井戸の利用はあるていどありましたが、当時東京では水不足が大問題になったことがありますから、それぐらいは水道に頼るようになっていたといえるのではないでしょうか。

電気炊飯器は、私の田舎の実家にもあったぐらいですから、かなり普及はしていたと思いますが、一人暮しでの利用は少なかったでしょう。

いずれもデータを調べればわかるとは思いますが、ここでは私の体験から考えているので。ま、自炊や手作りをいわれても、なかなか困難だったということです。

好きか嫌いで選択できるようになったのは、比較的新しいことで、経済的条件から外食か自炊が選ばれていた時代があったような気がします。この件は、外国の外食の例も含めて、これからも書きますので、ご覧いただけたら幸いです。

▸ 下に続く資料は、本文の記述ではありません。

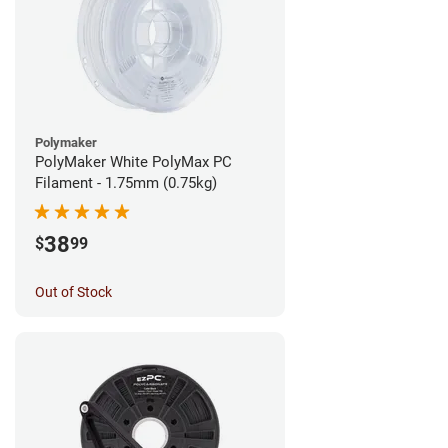
Polymaker
PolyMaker White PolyMax PC
Filament - 1.75mm (0.75kg)
38
$
99
Out of Stock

投稿: エンテツ | 2006/07/07 16:40

こんちは、初めまして。
お言葉ですが、当時は練炭、七輪が当たり前だったのでは?井戸も結構掘ってたし。炊飯器なんて存在してないし、冷蔵庫はテレビのルーシーショー見て、溜め息ついてた。外食できる人はむしろ金回りが良い方だったのでは?
そもそも外食するかしないかは、料理を「作る」のが好きか嫌いかでは?嫌いな人は何時の世でも外食、中食、出前、弁当、インスタントに流れます。好きな人は設備、器具、材料、素材とこれまたエンドレスです。

投稿: | 2006/07/07 15:53

東京の下層の民は共同炊事場育ちですね。
そういえば、共同便所の掃除当番があってなあ、
サボルと大家がやって、あとでカネをとられた。

自炊といっても、あんたの場合はカアチャンが
作ってくれたのだろうに。
おれなんかガキのころは外食というと
お祭りのときぐらいだった。

寿司の土産にまるめこまれる母子かな

投稿: エンテツ | 2006/07/05 12:36

糞ニチハ!

おいらがガキの頃に住んでたのはやはり共同便所、共同炊事場のボロアパートで、長屋の群れの外れにあったんすけど、長屋の方が炊事場も付いてるし、一軒家みたいなもんなんでアパートよりよほど贅沢なもんでした。

んで、うちの場合は自炊がほとんどで、時々の外食するか出前とるんすけど、その比率は半々くらいでしたな。

後は、普段家に帰ってこない親父がたまに帰ってきた時のお土産の寿司とか。ふはは!